Therapy Inside Primary Care Settings

Therapy is increasingly delivered within medical clinics themselves, not just in standalone therapy offices. In collaborative care models, a behavioral health care manager works alongside a patient’s primary care physician and a consulting psychiatrist. The care manager can provide brief, evidence-based psychotherapy (such as problem-solving therapy or behavioral activation), monitor symptoms over time, coordinate referrals, and support medication adherence.

This setup allows patients to receive mental health treatment in the same clinic where they see their regular doctor, sometimes described as care delivered “down the hall.” The patient works with providers they already know and trust. The behavioral health care manager reviews cases with the consulting psychiatrist, then communicates recommended treatment plans back to the primary care physician, who oversees the overall care. This integration reflects a broader shift in healthcare toward treating mental and physical health as interconnected rather than siloed.

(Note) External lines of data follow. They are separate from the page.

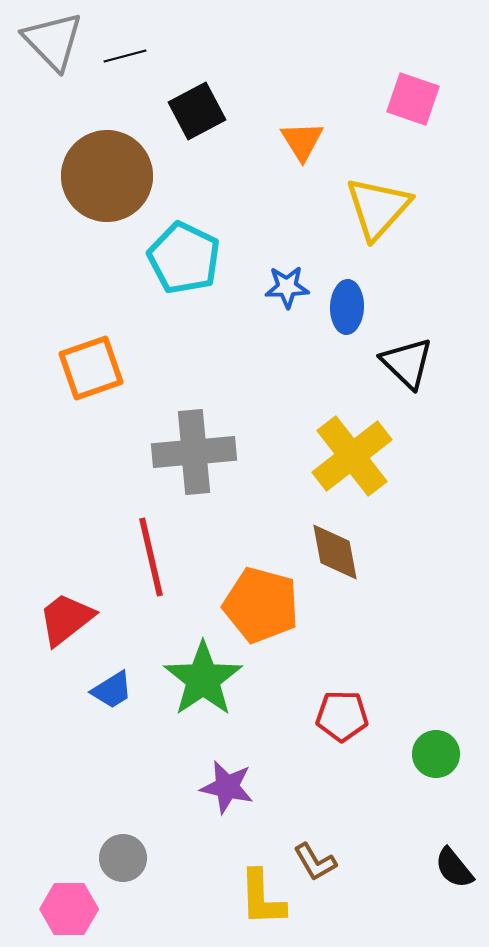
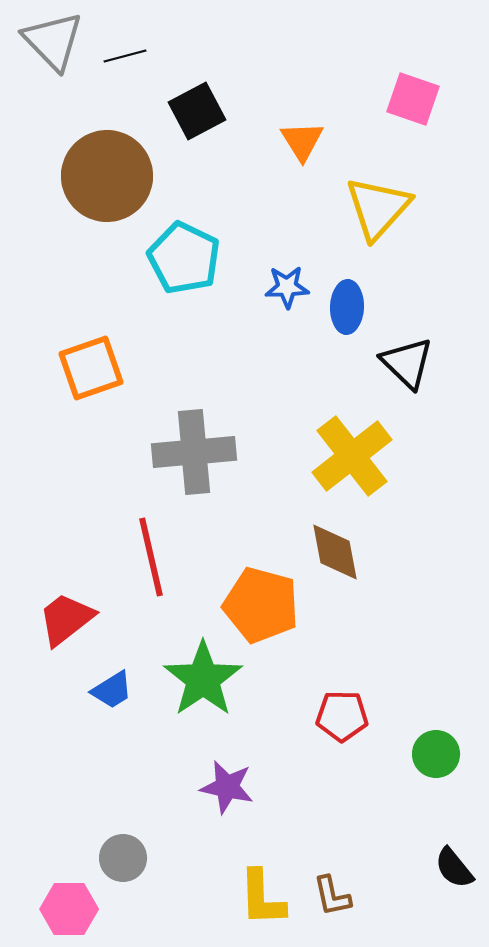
brown L-shape: moved 17 px right, 34 px down; rotated 18 degrees clockwise
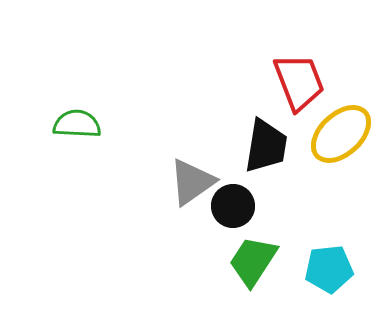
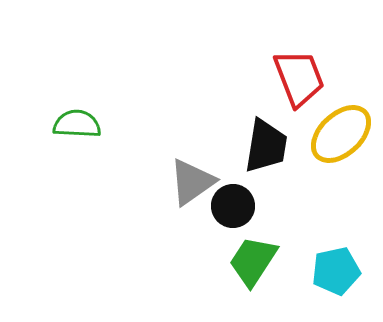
red trapezoid: moved 4 px up
cyan pentagon: moved 7 px right, 2 px down; rotated 6 degrees counterclockwise
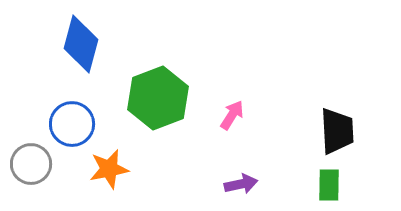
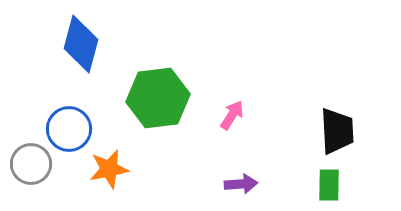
green hexagon: rotated 14 degrees clockwise
blue circle: moved 3 px left, 5 px down
purple arrow: rotated 8 degrees clockwise
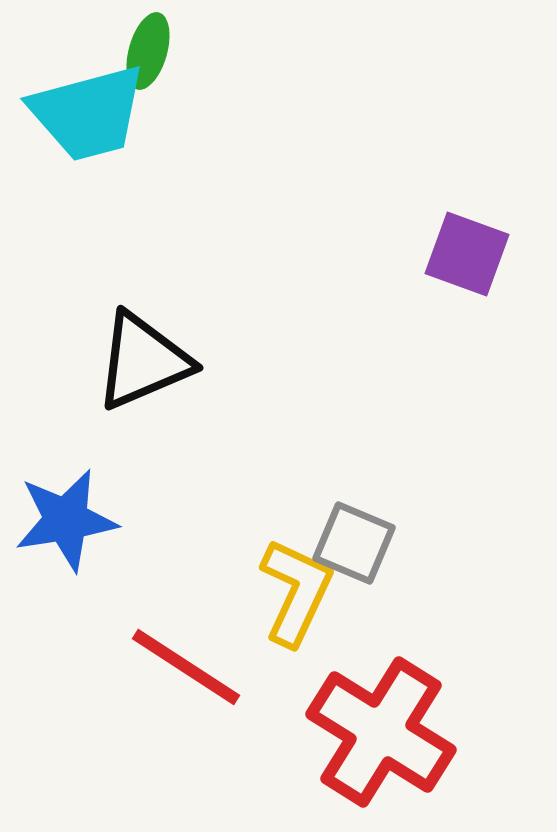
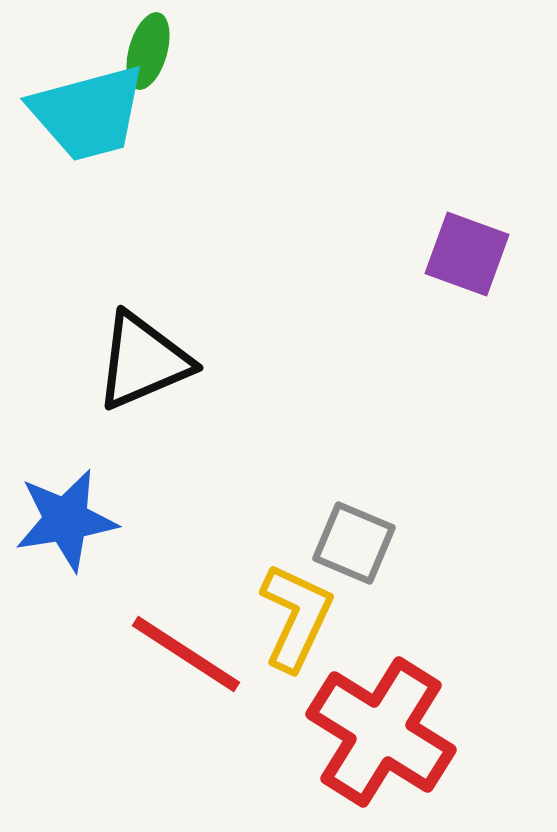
yellow L-shape: moved 25 px down
red line: moved 13 px up
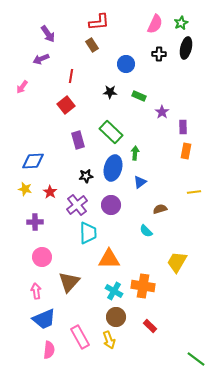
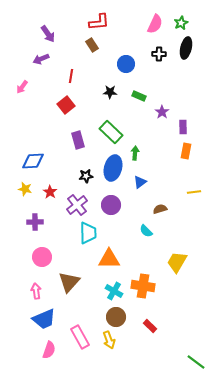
pink semicircle at (49, 350): rotated 12 degrees clockwise
green line at (196, 359): moved 3 px down
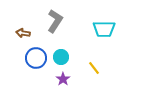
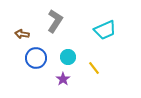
cyan trapezoid: moved 1 px right, 1 px down; rotated 25 degrees counterclockwise
brown arrow: moved 1 px left, 1 px down
cyan circle: moved 7 px right
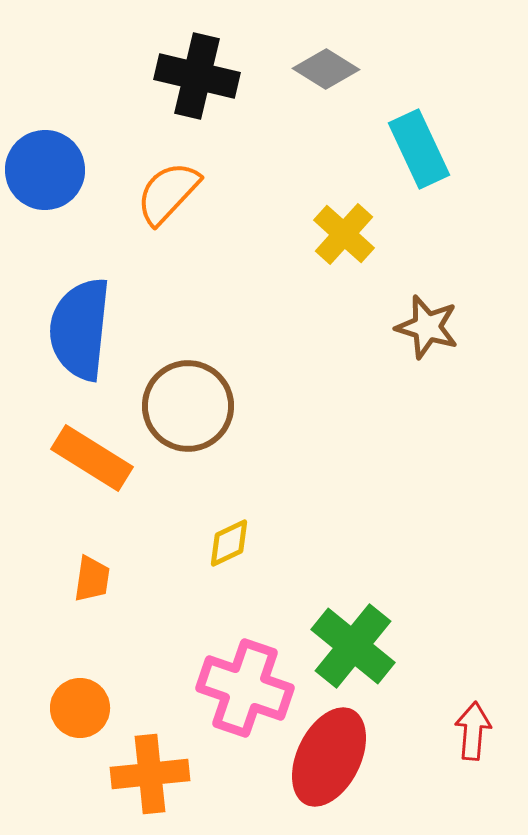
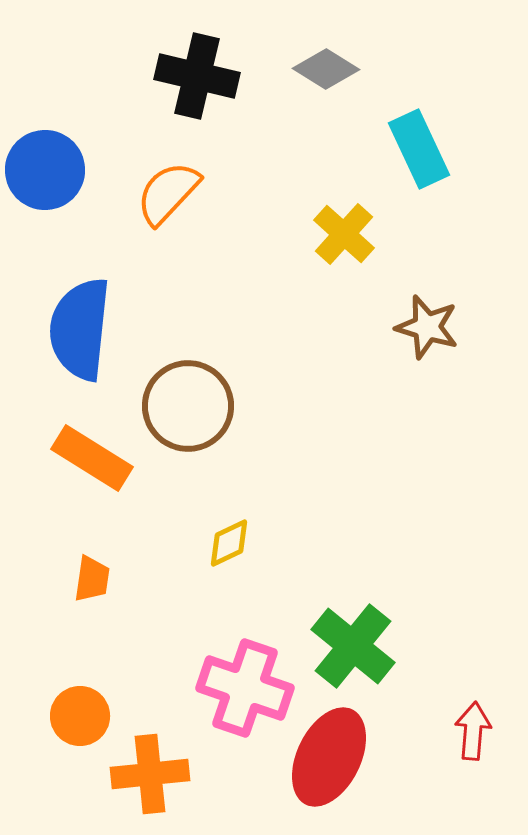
orange circle: moved 8 px down
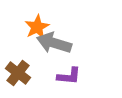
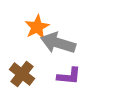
gray arrow: moved 4 px right
brown cross: moved 4 px right, 1 px down
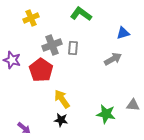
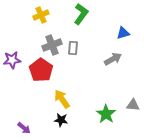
green L-shape: rotated 90 degrees clockwise
yellow cross: moved 10 px right, 3 px up
purple star: rotated 24 degrees counterclockwise
green star: rotated 24 degrees clockwise
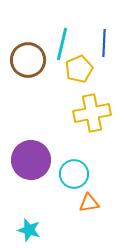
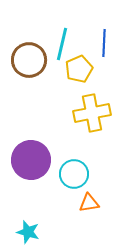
brown circle: moved 1 px right
cyan star: moved 1 px left, 2 px down
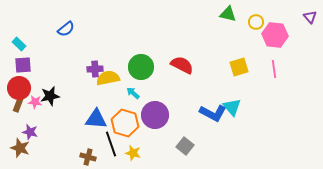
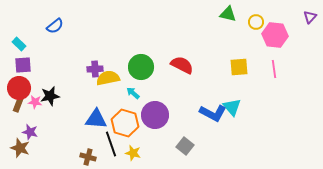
purple triangle: rotated 24 degrees clockwise
blue semicircle: moved 11 px left, 3 px up
yellow square: rotated 12 degrees clockwise
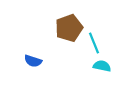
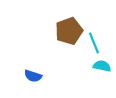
brown pentagon: moved 3 px down
blue semicircle: moved 15 px down
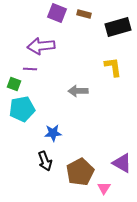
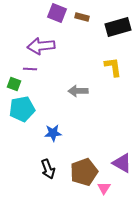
brown rectangle: moved 2 px left, 3 px down
black arrow: moved 3 px right, 8 px down
brown pentagon: moved 4 px right; rotated 8 degrees clockwise
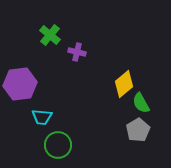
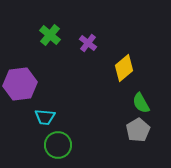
purple cross: moved 11 px right, 9 px up; rotated 24 degrees clockwise
yellow diamond: moved 16 px up
cyan trapezoid: moved 3 px right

What Makes Therapy Different From Other Medicine

Unlike medications, psychotherapies have no formal approval process equivalent to FDA review. There is no government agency that certifies a specific type of talk therapy as safe and effective before practitioners can offer it. Instead, the evidence base for psychotherapy approaches comes from clinical research, and individual therapists are trained in methods that have demonstrated effectiveness in studies. This is a meaningful distinction from pharmaceutical treatments, where a drug cannot reach patients without passing through a structured regulatory pipeline.

Physical and occupational therapy occupy a slightly different position. These fields involve hands-on clinical interventions, standardized assessment tools, and treatment protocols that are more directly comparable to other medical specialties. A physical therapist diagnosing a movement impairment and designing a rehabilitation program operates in a framework that looks very similar to how a physician approaches a musculoskeletal complaint, even though the PT is not a medical doctor.

Across all its forms, therapy is embedded in the medical field through licensing requirements, insurance billing infrastructure, diagnostic coding systems, and federal parity law. The professionals who deliver it vary widely in their training and scope, but the services themselves are recognized, regulated, and reimbursed as healthcare.